Arthur frowned, not for the first time.
“Well…”
“And all this dreams and nightmare stuff. And the doctors going on about strange jumps in her brainwave patterns.”
“Jumps?”
“This,” said Fenny.
Arthur whirled round in his seat and stared into her suddenly open but utterly vacant eyes. Whatever she was looking at wasn’t in the car. Her eyes fluttered, her head jerked once, and then she was sleeping peacefully.
“What did she say?” he asked anxiously.
“She said ‘this’.”
“This what?”
“This what? How the heck should I know? This hedgehog, that chimney pot, the other pair of Don Alfonso’s tweezers. She’s barking mad, I thought I’d mentioned that.”
“You don’t seem to care very much.” Arthur tried to say it as matter-of-factly as possible but it didn’t seem to work.
“Look, buster…”
“OK, I’m sorry. It’s none of my business. I didn’t mean it to sound like that,” said Arthur. “I know you care a lot, obviously,” he added, lying. “I know that you have to deal with it somehow. You’ll have to excuse me. I just hitched from the other side of the Horsehead Nebula.”

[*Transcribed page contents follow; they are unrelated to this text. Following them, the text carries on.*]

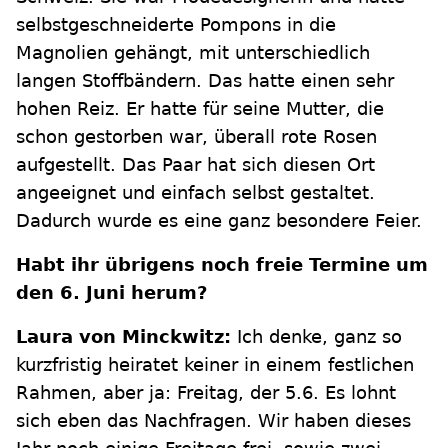
selbstgeschneiderte Pompons in die
Magnolien gehängt, mit unterschiedlich
langen Stoffbändern. Das hatte einen sehr
hohen Reiz. Er hatte für seine Mutter, die
schon gestorben war, überall rote Rosen
aufgestellt. Das Paar hat sich diesen Ort
angeeignet und einfach selbst gestaltet.
Dadurch wurde es eine ganz besondere Feier.
Habt ihr übrigens noch freie Termine um
den 6. Juni herum?
Laura von Minckwitz:
Ich denke, ganz so
kurzfristig heiratet keiner in einem festlichen
Rahmen, aber ja: Freitag, der 5.6. Es lohnt
sich eben das Nachfragen. Wir haben dieses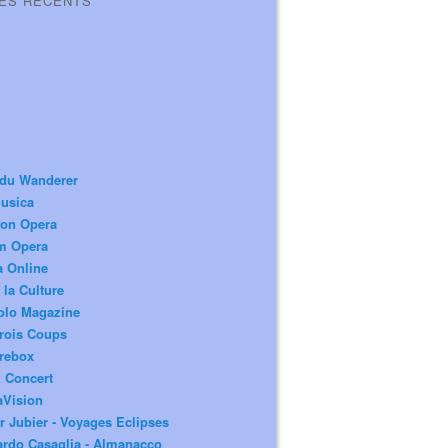
LES RÉCENTS
 du Wanderer
usica
ion Opera
m Opera
a Online
 la Culture
olo Magazine
rois Coups
rebox
 Concert
aVision
r Jubier - Voyages Eclipses
rdo Casaglia - Almanacco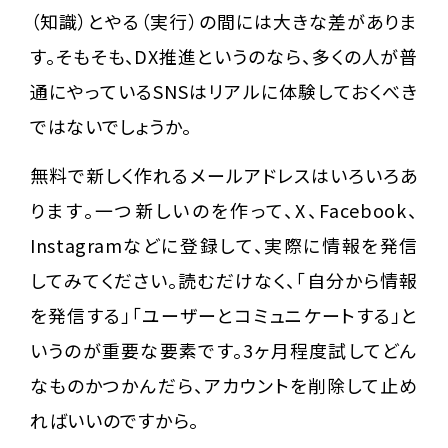
（知識）とやる（実行）の間には大きな差がありま
す。そもそも、DX推進というのなら、多くの人が普
通にやっているSNSはリアルに体験しておくべき
ではないでしょうか。
無料で新しく作れるメールアドレスはいろいろあ
ります。一つ新しいのを作って、X、Facebook、
Instagramなどに登録して、実際に情報を発信
してみてください。読むだけなく、「自分から情報
を発信する」「ユーザーとコミュニケートする」と
いうのが重要な要素です。3ヶ月程度試してどん
なものかつかんだら、アカウントを削除して止め
ればいいのですから。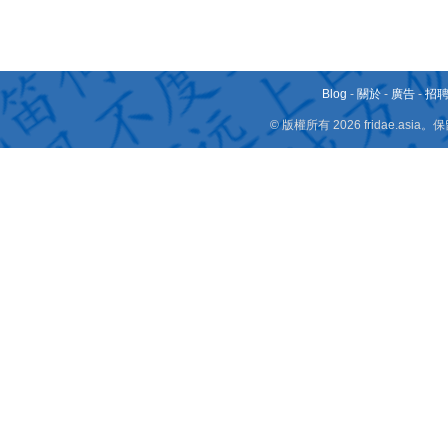
Blog
-
關於
-
廣告
-
招
© 版權所有 2026 fridae.a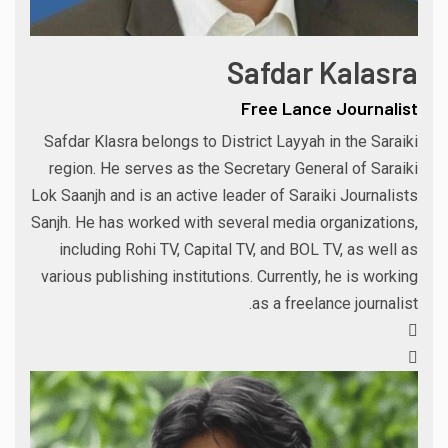
Safdar Kalasra
Free Lance Journalist
Safdar Klasra belongs to District Layyah in the Saraiki
region. He serves as the Secretary General of Saraiki
Lok Saanjh and is an active leader of Saraiki Journalists
Sanjh. He has worked with several media organizations,
including Rohi TV, Capital TV, and BOL TV, as well as
various publishing institutions. Currently, he is working
as a freelance journalist.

He stared furiously out of the window.
He was astonished that of all the sensations fighting for room in his head on this night as he returned to the home that he had thought had vanished into oblivion for ever, the one that was compelling him was an obsession with this bizarre girl of whom he knew nothing other than that she had said “this” to him, and that he wouldn’t wish her brother on a Vogon.
“So, er, what were the jumps, these jumps you mentioned?” he went on to say as quickly as he could.

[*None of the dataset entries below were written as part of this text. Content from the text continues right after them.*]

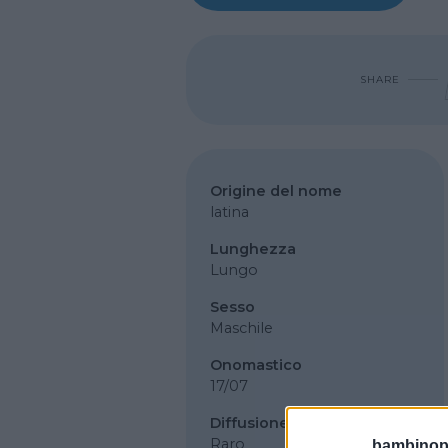
SHARE
Origine del nome
latina
Lunghezza
Lungo
Sesso
Maschile
Onomastico
17/07
Diffusione
Raro
bambinopol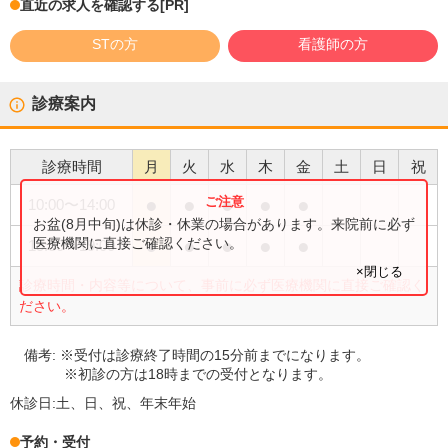
直近の求人を確認する
[PR]
STの方
看護師の方
診療案内
診療時間
月
火
水
木
金
土
日
祝
●
●
●
●
●
10:00
〜
14:00
お盆(8月中旬)は休診・休業の場合があります。来院前に必ず
●
●
●
●
●
医療機関に直接ご確認ください。
15:30
〜
19:00
×閉じる
診療時間・内容等について、事前に必ず医療機関に直接ご確認く
ださい。
備考:
※受付は診療終了時間の15分前までになります。
※初診の方は18時までの受付となります。
休診日:
土、日、祝、年末年始
予約・受付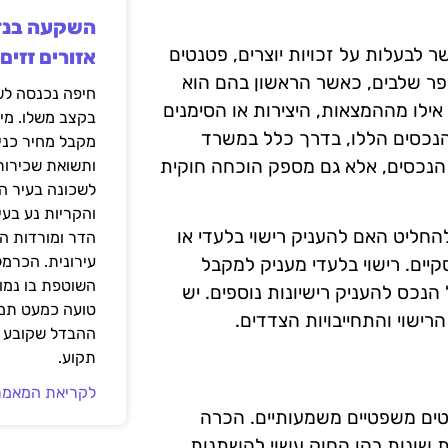
ר לבעלות על זכויות יוצרים, פטנטים
אזורים זזים
פר שלבים, כאשר הראשון בהם הוא
 אילו מההמצאות, היצירות או הסימנים
בקצב משלו. מי
הנכסים הללו, בדרך כלל במשרד
מקבל מחיר כני
 הנכסים, אלא גם מספק הוכחה חוקית
ותשואת שכירות
לשכונה בעיר הז
והקריות נע בע
החליט האם להעניק רישוי בלעדי או
הדר ומורדות ה
עירונית. הכרמל
יים. רישוי בלעדי מעניק למקבל
השוטפת בו נמוכ
 הנכס להעניק רישיונות נוספים. יש
טועה כמעט תמי
ישוי והתחייבויות הצדדים.
ההבדל שקובע א
תקוע.
לקריאת המאמר
בטים משפטיים משמעותיים. הכרה
נות שונות בהן החוק עשוי להשתנות.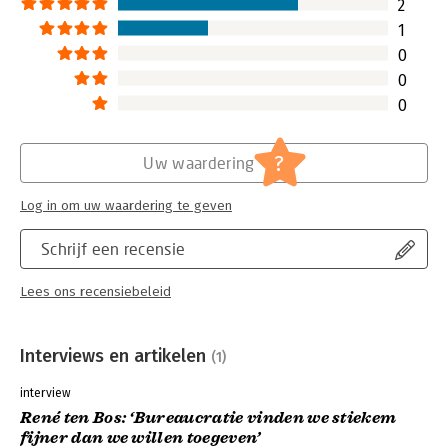
2
hebben de macht en die macht
1
neemt steeds meer toe.
0
Lees verder
0
0
?
Uw waardering
Log in om uw waardering te geven
Schrijf een recensie
Lees ons recensiebeleid
Interviews en artikelen
(1)
interview
René ten Bos: ‘Bureaucratie vinden we stiekem
fijner dan we willen toegeven’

“Look, this is my sister, I don’t even know why I’m talking to you about…”
“OK, I’m sorry. Perhaps you’d better let me out. This is…”

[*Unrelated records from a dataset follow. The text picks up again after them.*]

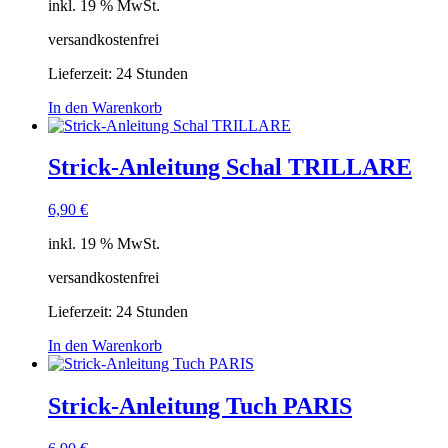
inkl. 19 % MwSt.
versandkostenfrei
Lieferzeit:
24 Stunden
In den Warenkorb
Strick-Anleitung Schal TRILLARE
6,90
€
inkl. 19 % MwSt.
versandkostenfrei
Lieferzeit:
24 Stunden
In den Warenkorb
Strick-Anleitung Tuch PARIS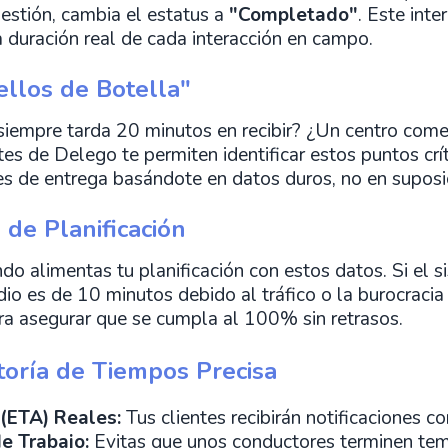
gestión, cambia el estatus a
"Completado"
. Este inter
a duración real de cada interacción en campo.
uellos de Botella"
 siempre tarda 20 minutos en recibir? ¿Un centro come
es de Delego te permiten identificar estos puntos crít
nes de entrega basándote en datos duros, no en suposi
 de Planificación
o alimentas tu planificación con estos datos. Si el s
io es de 10 minutos debido al tráfico o la burocracia 
ara asegurar que se cumpla al 100% sin retrasos.
toría de Tiempos Precisa
(ETA) Reales:
Tus clientes recibirán notificaciones co
e Trabajo:
Evitas que unos conductores terminen tem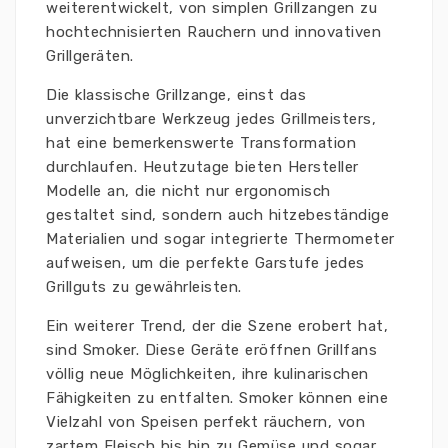
weiterentwickelt, von simplen Grillzangen zu
hochtechnisierten Rauchern und innovativen
Grillgeräten.
Die klassische Grillzange, einst das
unverzichtbare Werkzeug jedes Grillmeisters,
hat eine bemerkenswerte Transformation
durchlaufen. Heutzutage bieten Hersteller
Modelle an, die nicht nur ergonomisch
gestaltet sind, sondern auch hitzebeständige
Materialien und sogar integrierte Thermometer
aufweisen, um die perfekte Garstufe jedes
Grillguts zu gewährleisten.
Ein weiterer Trend, der die Szene erobert hat,
sind Smoker. Diese Geräte eröffnen Grillfans
völlig neue Möglichkeiten, ihre kulinarischen
Fähigkeiten zu entfalten. Smoker können eine
Vielzahl von Speisen perfekt räuchern, von
zartem Fleisch bis hin zu Gemüse und sogar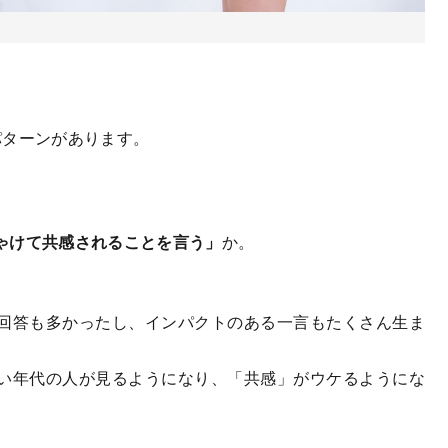
ターンがあります。
ゃけて共感されることを言う」
か。
。
回答も多かったし、インパクトのある一言もたくさん生ま
い年代の人が見るようになり、「共感」がウケるようにな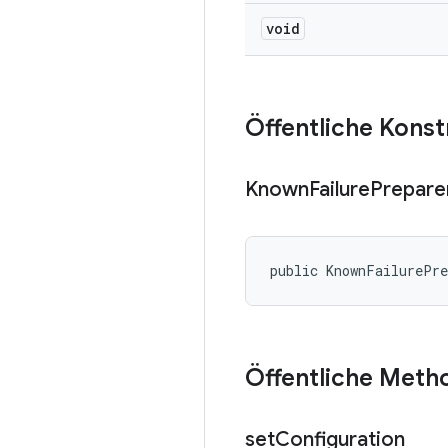
void
Öffentliche Kons
Known
Failure
Prepare
public KnownFailurePr
Öffentliche Meth
set
Configuration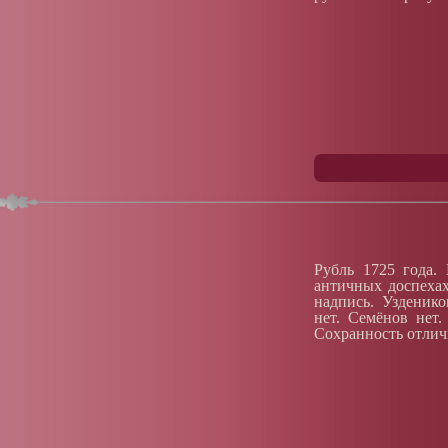
Рубль 1725 года.
античных доспехах
надпись. Узденик
нет. Семёнов нет.
Сохранность отлич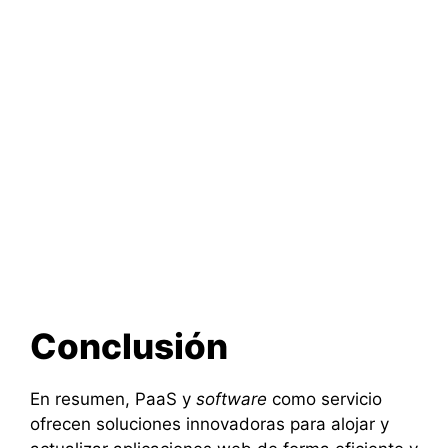
Conclusión
En resumen, PaaS y
software
como servicio
ofrecen soluciones innovadoras para alojar y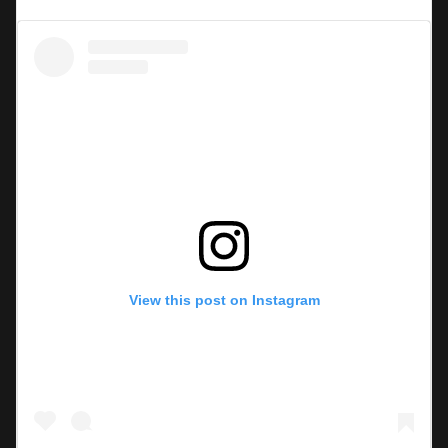
View this post on Instagram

At the moment he said it, it became impossible, because the storm which had passed them by suddenly erupted again. Lightning belted through the sky, and someone seemed to be pouring something which closely resembled the Atlantic Ocean over them through a sieve.
Russell swore and steered intently for a few seconds as the sky blattered at them. He worked out his anger by rashly accelerating to pass a lorry marked “McKeena’s All-Weather Haulage”. The tension eased as the rain subsided.
“It started with all that business of the CIA agent they found in the reservoir, when everybody had all the hallucinations and everything, you remember?”
Arthur wondered for a moment whether to mention again that he had just hitch-hiked back from the other side of the Horsehead Nebula and was for this and various other related and astounding reasons a little out of touch with recent events, but he decided it would only confuse matters further.
“No,” he said.
“That was the moment she cracked up. She was in a café somewhere. Rickmansworth. Don’t know what she was doing there, but that was where she cracked up. Apparently she stood up, calmly announced that she had undergone some extraordinary revelation or something, wobbled a bit, looked confused, and finally collapsed screaming into an egg sandwich.”
Arthur winced. “I’m very sorry to hear that,” he said a little stiffly.
Russell made a sort of grumping noise.
“So what,” said Arthur in an attempt to piece things together, “was the CIA agent doing in the reservoir?”
“Bobbing up and down of course. He was dead.”
“But what…”
“Come on, you remember all that stuff. The hallucinations. Everyone said it was a cock up, the CIA trying experiments into drug warfare or something. Some crackpot theory that instead of invading a country it would be much cheaper and more effective to make everyone think they’d been invaded.”
“What hallucinations were those exactly…?” said Arthur in a rather quiet voice.